Il risultato sottolinea l’importanza di una corretta gestione dei rifiuti plastici fin dall’origine, poiché una volta entrati nell’ecosistema oceanico la loro destinazione può essere imprevedibile.

Nessuno si sarebbe aspettato un accumulo di plastiche alle latitudini polari, dove la densità della popolazione umana, che è l’unica fonte di questo tipo d’inquinamento, è bassissima. Tradizionalmente, a mostrare un eccesso di detriti plastici sono i mari semi-chiusi circondati da nazioni popolose, come il Mediterraneo.

Ma nel 2013, la spedizione circumpolare Tara Oceans ha raccolto detriti plastici galleggianti di ogni genere, compresi fili da pesca, pellicole, frammenti di oggetti e granuli di piccole dimensioni.

I rifiuti di plastica invadono anche l'Artico
Collage dei detriti plastici raccolti nello studio (Credit: Andres Cozar)

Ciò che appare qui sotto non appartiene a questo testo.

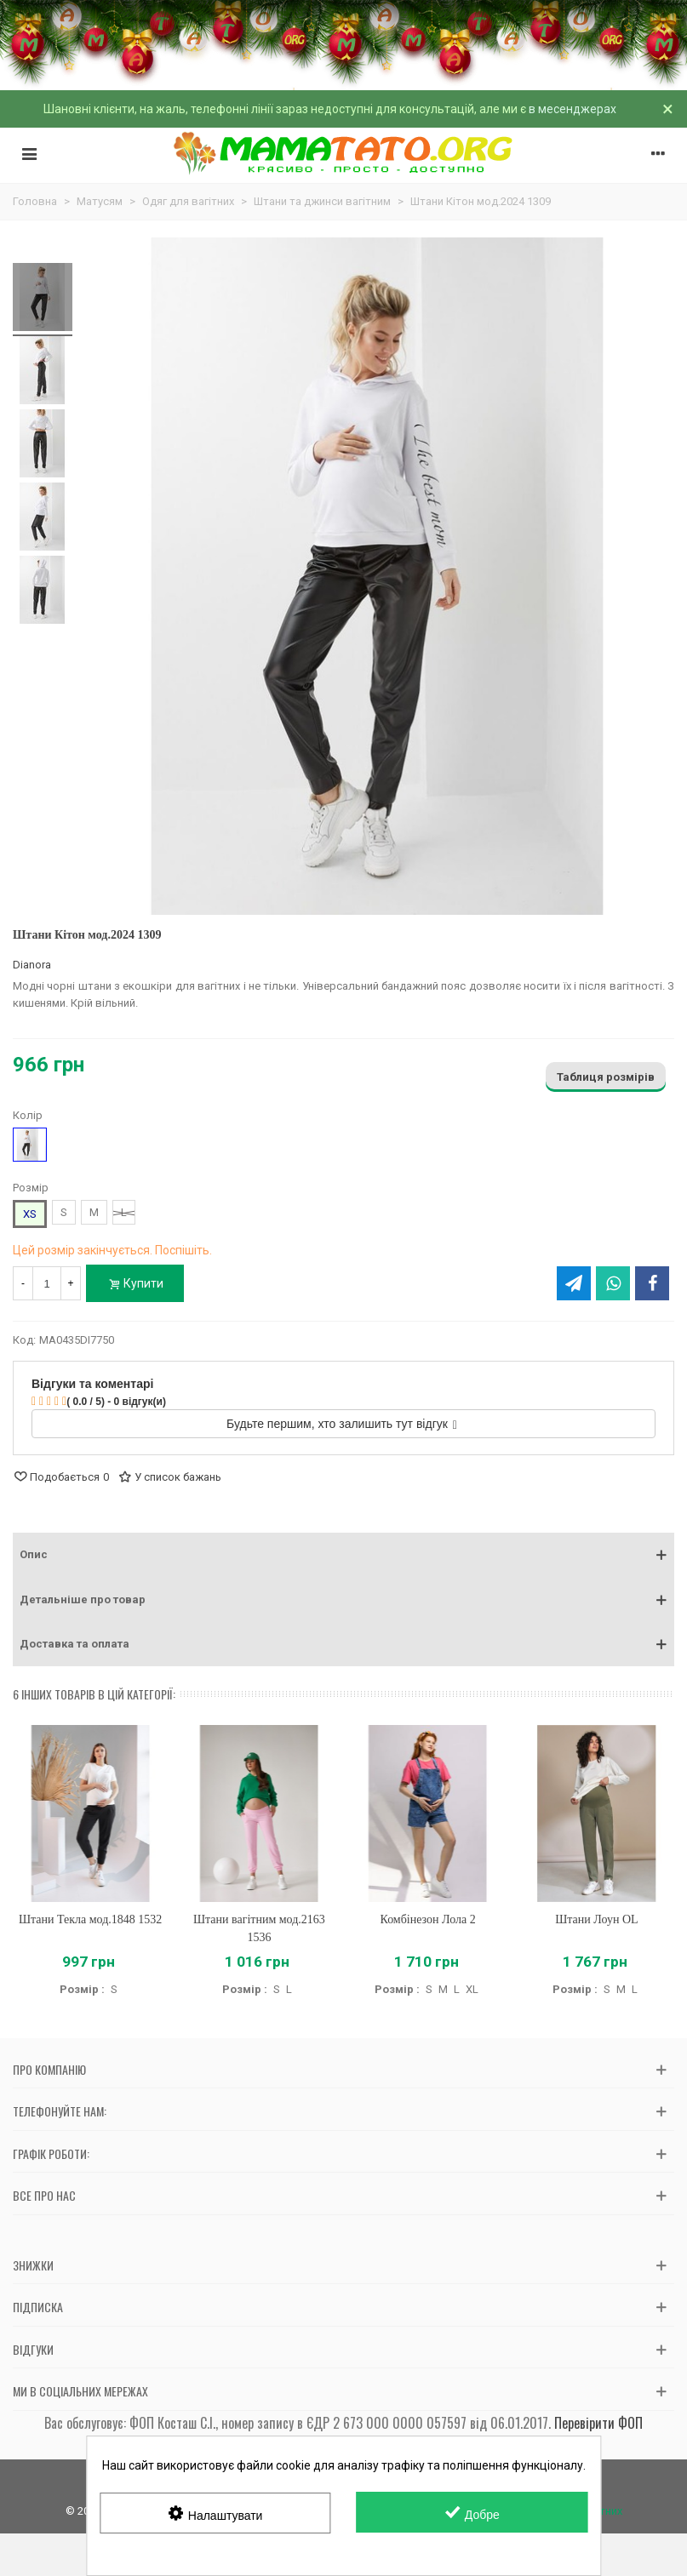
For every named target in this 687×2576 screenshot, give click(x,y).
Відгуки (33, 2349)
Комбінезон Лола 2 (428, 1919)
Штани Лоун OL (596, 1919)
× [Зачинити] (667, 109)
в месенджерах (572, 109)
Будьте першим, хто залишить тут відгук (341, 1424)
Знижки (33, 2265)
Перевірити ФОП (598, 2423)
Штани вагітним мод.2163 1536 (259, 1928)
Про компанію (49, 2069)
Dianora (32, 964)
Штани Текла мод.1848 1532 (90, 1919)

Dall’analisi di questi materiali è risultato che mentre la maggior parte delle acque del Circolo polare artico era inquinata solo in misura lieve, i rifiuti di plastica presenti in superficie erano molto abbondanti in Groenlandia e nel mare di Barents: secondo le stime, si tratterebbe di alcune centinaia di tonnellate di frammenti, un valore mediamente simile a quello degli accumuli scoperti nelle zone equatoriali. E sul fondo dell’oceano, sostengono in ricercatori, è probabile che le quantità siano ancora maggiori.

La varietà e la composizione dei detriti raccolti ha portato Cozar e colleghi a ipotizzare che le plastiche arrivate nel mare polare abbiano percorso lunghe distanza: le origini potrebbero essere le coste dell’Europa settentrionale e del Regno Unito, e la costa orientale degli Stati Uniti, anche se parte del problema è sicuramente da attribuire alla dispersione dei materiali durante il trasporto marittimo.

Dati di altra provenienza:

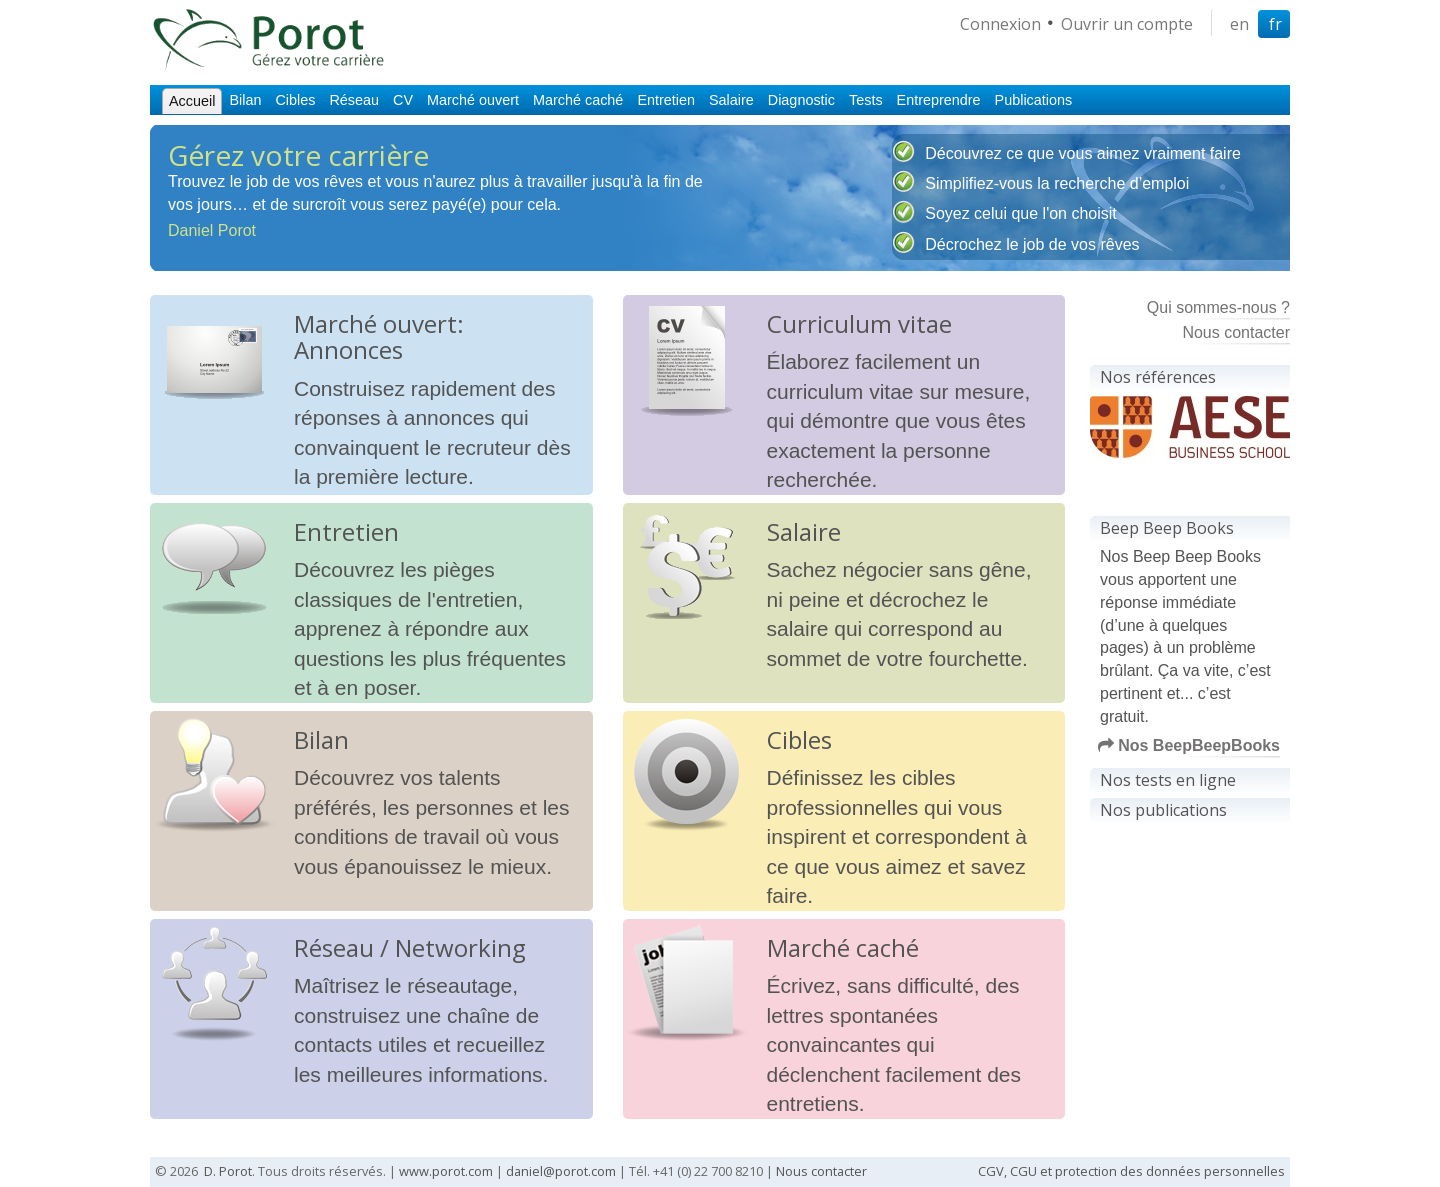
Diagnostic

L’ipotesi sui movimenti a grande scala delle plastiche nell’Atlantico settentrionale è stata confermata dall’analisi dei dati raccolti da 17.000 boe dello stesso tipo usato per seguire i banchi di pesci. I frammenti plastici si dirigono verso il polo seguendo la circolazione termoalina, il movimento di masse oceaniche dovuto alle variazioni di densità dell’acqua legate alla temperatura.

Secondo le conclusioni dello studio, i detriti di plastica galleggianti del Polo nord rappresentano attualmente solo il 3 per cento del totale, ma destano comunque preoccupazione per le caratteristiche uniche dell’ecosistema marino polare.